### Task instructions
Omitting all images, transcribe the entries word for word.

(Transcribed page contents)
__________

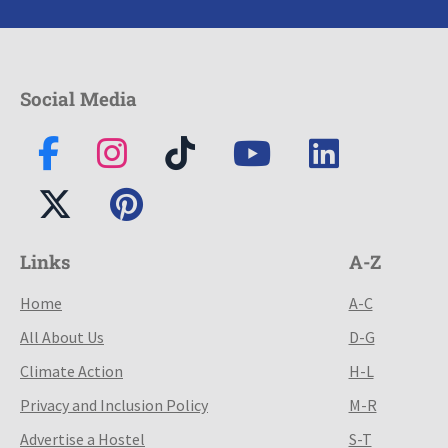
Social Media
Links
A-Z
Home
A-C
All About Us
D-G
Climate Action
H-L
Privacy and Inclusion Policy
M-R
Advertise a Hostel
S-T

__________

### Response area
Social Media
Links
A-Z
Home
A-C
All About Us
D-G
Climate Action
H-L
Privacy and Inclusion Policy
M-R
Advertise a Hostel
S-T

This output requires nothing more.